Die Köhlers haben ihre Dienstvilla in Berlin-Dahlem verloren und zogen in eine Eigentumswohnung unweit des Kurfürstendamms. Das Büro in Bellevue tauschte Köhler gegen ein Arbeitszimmer in der Friedrichstraße. Nur noch selten ließ sich Köhler seit dem 31. Mai 2010 in der Öffentlichkeit blicken.

Mitte Juni – der Nachfolger war noch nicht gewählt, die Aufgaben des Präsidenten übernahm damals Bremens Bürgermeister Jens Böhrnsen – wurde Köhler mit einem Großen Zapfenstreich im Park des Schlosses Bellevue verabschiedet.
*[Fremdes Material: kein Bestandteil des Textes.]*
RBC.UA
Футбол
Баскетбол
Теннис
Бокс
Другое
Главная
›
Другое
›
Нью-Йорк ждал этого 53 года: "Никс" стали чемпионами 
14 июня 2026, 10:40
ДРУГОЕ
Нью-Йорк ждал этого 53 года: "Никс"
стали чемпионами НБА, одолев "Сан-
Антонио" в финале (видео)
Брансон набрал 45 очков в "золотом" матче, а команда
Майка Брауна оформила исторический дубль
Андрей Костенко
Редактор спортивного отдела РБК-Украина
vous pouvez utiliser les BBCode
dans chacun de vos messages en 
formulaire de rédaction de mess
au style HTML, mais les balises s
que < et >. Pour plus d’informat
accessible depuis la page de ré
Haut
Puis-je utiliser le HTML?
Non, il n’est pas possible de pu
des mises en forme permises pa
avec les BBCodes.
Vor den Mitarbeitern des Präsidialamtes hielt er eine knappe Ansprache, zu den Gründen des Rückzuges aber schwieg er, sagte nur: „Ich habe die Entscheidung getroffen, die ich für richtig hielt und weiter für richtig halte.“ Das Gegenteil, hier halböffentlich geäußert, hätte sich nach der politischen Bankrotterklärung zuvor wohl als zusätzliche Katastrophe erwiesen.

Sportlich und still

Nur einen Monat nach seinem Rücktritt bewies Köhler aber Durchhaltevermögen: Er absolvierte das goldene Sportabzeichen, hier legte er die 3000 Meter in 16 Minuten und vier Sekunden zurück. Auch bei den Schwimmstrecken blieb der 67-Jährige im Freibad des Berliner Olympiaparks weit unter den Zeiten seiner Altersklasse.
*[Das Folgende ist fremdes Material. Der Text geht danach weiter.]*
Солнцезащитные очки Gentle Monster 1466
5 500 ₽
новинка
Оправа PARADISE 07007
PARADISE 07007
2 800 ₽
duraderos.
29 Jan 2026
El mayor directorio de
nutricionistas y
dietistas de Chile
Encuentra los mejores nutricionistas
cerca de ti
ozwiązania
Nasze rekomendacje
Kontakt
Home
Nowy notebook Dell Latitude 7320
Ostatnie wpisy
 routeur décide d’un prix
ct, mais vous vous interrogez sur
Sportlich interessiert zeigte er sich auch während einer Reise nach Bayern. Kaum war das Konzert in der Basilika in Ottobeuren beendet, erkundigte sich der Altbundespräsident nach dem Stand des Fußball-WM-Spiels Deutschland gegen England.
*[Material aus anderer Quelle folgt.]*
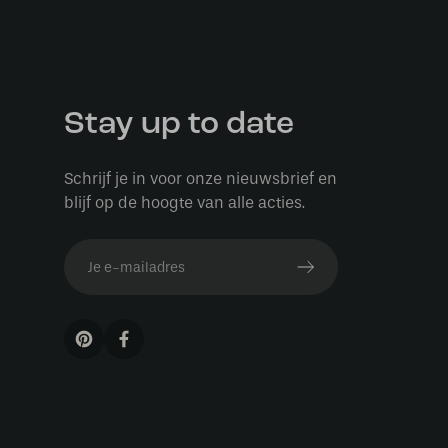
Stay up to date
Schrijf je in voor onze nieuwsbrief en
blijf op de hoogte van alle acties.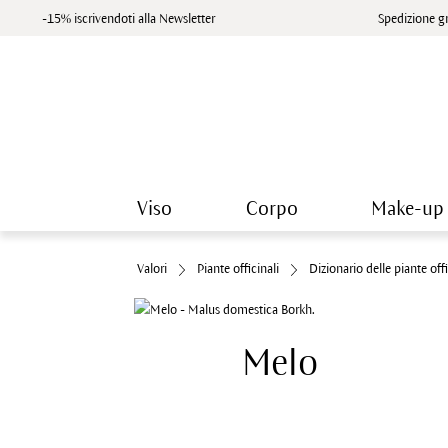
-15% iscrivendoti alla Newsletter
Spedizione gr
Viso
Corpo
Make-up
Valori
Piante officinali
Dizionario delle piante offi
Melo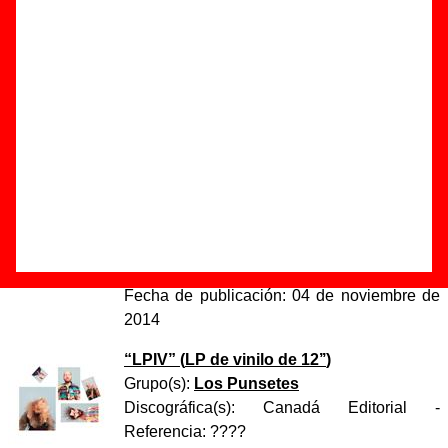
más temprano”
Autor(es) de la letra - Los Punsetes
Autor(es) de la música - Los Punsetes
Discos en los que aparece “Amanece más temprano”
“
LPIV
” (
CD
)
Grupo(s):
Los Punsetes
Discográfica(s):
Canadá Editorial
-
Referencia:
????
Fecha de publicación:
04 de noviembre de
2014
“
LPIV
” (
LP de vinilo de 12’’
)
Grupo(s):
Los Punsetes
Discográfica(s):
Canadá Editorial
-
Referencia:
????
Als Reporter ihn auf seinen Rücktritt ansprachen, blieb er wortkarg, sagte aber, er sei mit sich „im Reinen“. Und er fügte hinzu, es sei wichtig, die „Kluft zwischen den Bürgern und der Politik“ zu schließen. Das klingt ähnlich wie seine zuweilen politikverdrossenen Einlassungen in seiner Amtszeit – was seiner Reputation in der politischen Klasse durchaus geschadet hatte.

Nach seinem Rücktritt wanderte Köhler mit dem Ehepaar Waigel, seit Staatssekretärs-Tagen enge Freunde, er verbrachte einen Urlaub auf Norderney – und besuchte im September 2010 seinen Nachfolger im Schloss Bellevue. Christian Wulff hatte den Präsidenten von Malawi zu Gast; Afrikas Zukunft ist Horst Köhler seit jeher ein Anliegen.

Zurück zu den Wurzeln

In seiner Eigenschaft als Präsident der G 20 berief Frankreichs Präsident Nicolas Sarkozy Köhler schließlich im Herbst 2010 als Berater für Finanz- und Währungsfragen. Köhler, so ist zu vernehmen, legt indes Wert darauf, Sarkozy nicht ad personam zu beraten. Zurück zu den eigenen Wurzeln kehrte der Schwabe Köhler, als er im Januar eine Vorlesung an der Universität Tübingen hielt, wo er einst studierte und promoviert worden war.

Der Altbundespräsident sprach über die Finanzkrise und das Währungssystem, über die ihm bestens vertrauten Themen also. Die Zuhörer waren angetan. Erst jüngst besuchte Köhler seinen (heute polnischen) Geburtsort Skierbieszów. Dort begegnete er einer alten Dame, die ihm als Kind nach einem Sturz das Leben gerettet hatte.

„Ich habe meine Entscheidung nie bereut“, sagte der inzwischen 68-Jährige dann kürzlich. Über die Gründe des Rückzugs aus der Politik schweigt er weiter. Vielleicht weiß Horst Köhler selbst nicht, warum er am Mittag des 31. Mai 2010 zurückgetreten ist.